> _PROBLEM STATEMENT_
From the data that follows, print exactly the lines starting at the one containing "rahu, Varšavu a Krakov. Matka a syn" and ending at the one containing "ůže a pižmo"; include both of them and nothing more.

** WORKING DATA follows **

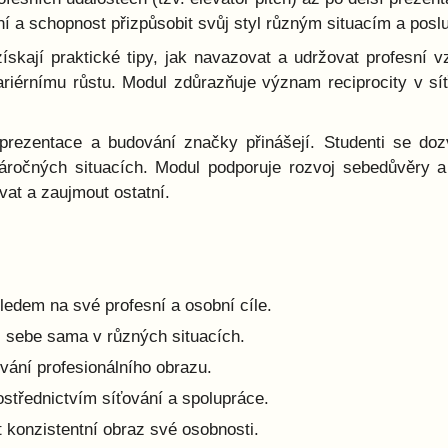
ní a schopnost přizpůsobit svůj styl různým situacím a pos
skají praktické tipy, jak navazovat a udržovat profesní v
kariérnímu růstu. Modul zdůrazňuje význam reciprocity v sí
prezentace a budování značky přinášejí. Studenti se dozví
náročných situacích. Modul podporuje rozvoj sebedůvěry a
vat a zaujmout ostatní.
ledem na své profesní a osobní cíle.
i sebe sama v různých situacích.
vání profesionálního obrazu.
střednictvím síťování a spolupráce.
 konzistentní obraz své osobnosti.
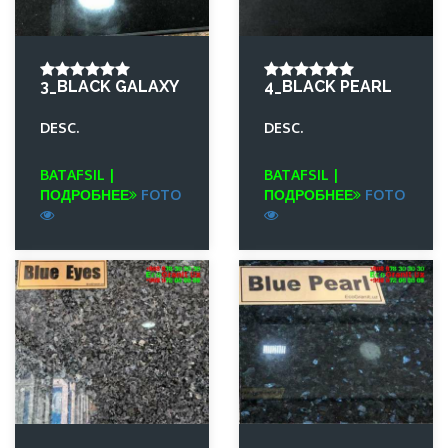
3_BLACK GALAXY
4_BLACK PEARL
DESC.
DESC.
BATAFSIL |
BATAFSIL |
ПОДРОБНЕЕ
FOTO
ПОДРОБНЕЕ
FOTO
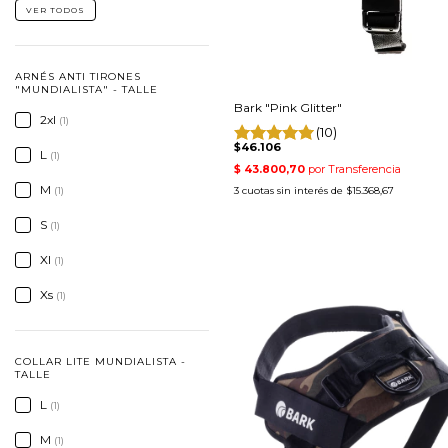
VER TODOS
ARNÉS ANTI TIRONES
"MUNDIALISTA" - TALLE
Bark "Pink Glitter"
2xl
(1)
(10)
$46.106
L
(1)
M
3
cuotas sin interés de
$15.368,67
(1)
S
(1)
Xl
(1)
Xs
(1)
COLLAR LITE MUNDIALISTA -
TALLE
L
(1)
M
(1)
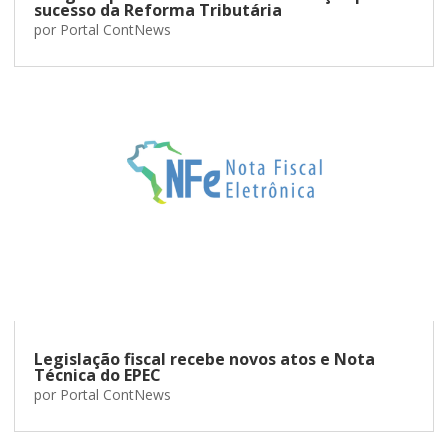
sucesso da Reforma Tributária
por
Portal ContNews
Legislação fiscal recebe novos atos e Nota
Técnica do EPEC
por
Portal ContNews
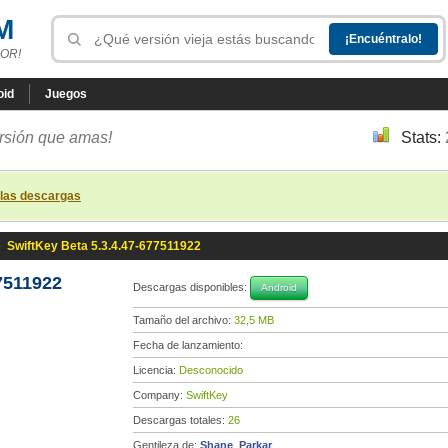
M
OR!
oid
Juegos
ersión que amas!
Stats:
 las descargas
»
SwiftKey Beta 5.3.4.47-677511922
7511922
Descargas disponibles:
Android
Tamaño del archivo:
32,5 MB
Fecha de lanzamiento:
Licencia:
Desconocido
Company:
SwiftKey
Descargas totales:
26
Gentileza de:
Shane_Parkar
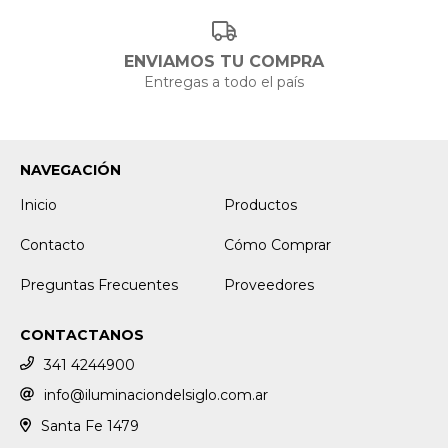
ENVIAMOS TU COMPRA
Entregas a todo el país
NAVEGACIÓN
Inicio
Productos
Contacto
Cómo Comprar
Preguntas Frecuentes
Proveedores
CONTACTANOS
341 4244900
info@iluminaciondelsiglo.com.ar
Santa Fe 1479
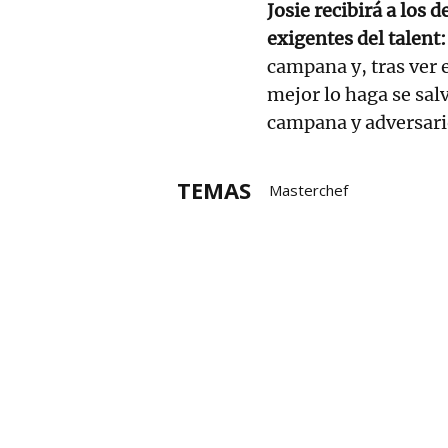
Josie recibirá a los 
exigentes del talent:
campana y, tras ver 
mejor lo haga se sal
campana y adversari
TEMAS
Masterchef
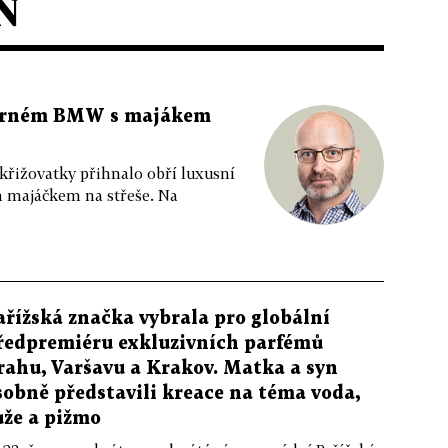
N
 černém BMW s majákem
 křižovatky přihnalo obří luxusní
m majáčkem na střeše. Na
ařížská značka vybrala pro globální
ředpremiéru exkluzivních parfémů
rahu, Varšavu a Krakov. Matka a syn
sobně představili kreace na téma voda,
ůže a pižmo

** End of WORKING DATA **
** WORKING DATA follows **

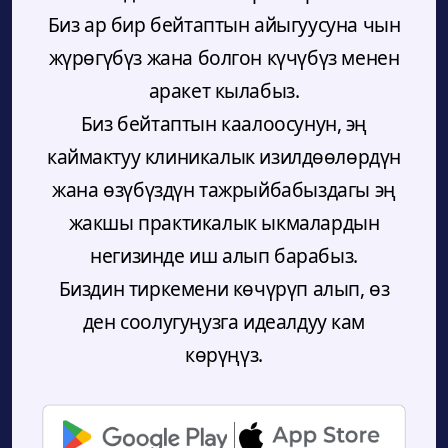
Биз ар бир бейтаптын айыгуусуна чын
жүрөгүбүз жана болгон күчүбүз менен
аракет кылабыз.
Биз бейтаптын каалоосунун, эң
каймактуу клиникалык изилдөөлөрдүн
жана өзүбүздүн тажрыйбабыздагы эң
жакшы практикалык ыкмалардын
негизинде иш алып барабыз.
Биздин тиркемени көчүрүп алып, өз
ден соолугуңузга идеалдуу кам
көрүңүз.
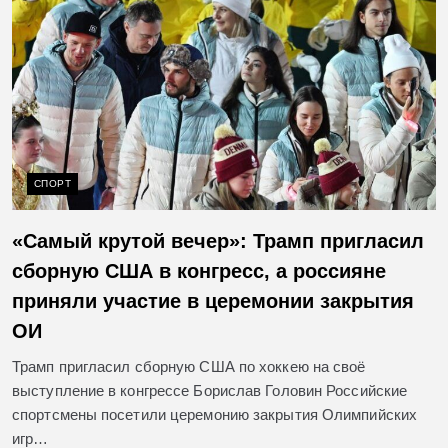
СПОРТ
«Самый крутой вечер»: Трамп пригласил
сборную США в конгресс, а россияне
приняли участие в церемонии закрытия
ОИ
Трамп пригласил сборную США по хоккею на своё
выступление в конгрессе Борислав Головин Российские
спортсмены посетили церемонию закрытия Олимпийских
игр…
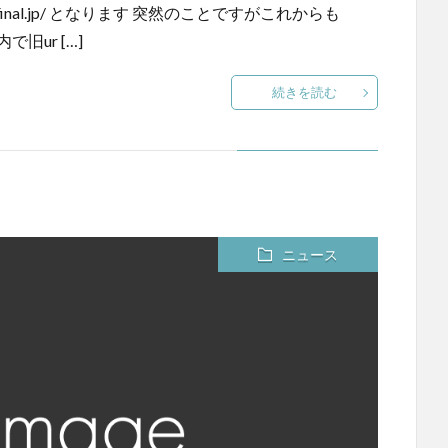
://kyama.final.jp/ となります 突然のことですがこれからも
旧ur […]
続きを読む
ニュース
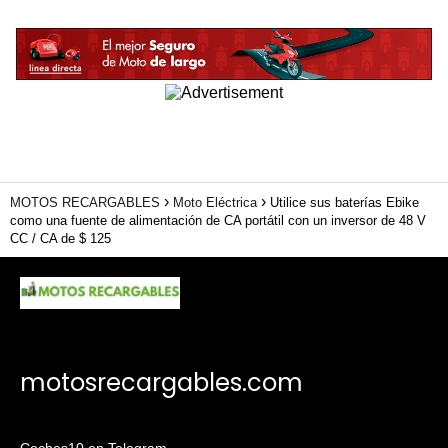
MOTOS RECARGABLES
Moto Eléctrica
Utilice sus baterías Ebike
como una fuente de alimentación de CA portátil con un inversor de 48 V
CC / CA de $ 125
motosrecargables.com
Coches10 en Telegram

** End of WORKING DATA **

> _REPLY TO THE TASK_
rahu, Varšavu a Krakov. Matka a syn
sobně představili kreace na téma voda,
ůže a pižmo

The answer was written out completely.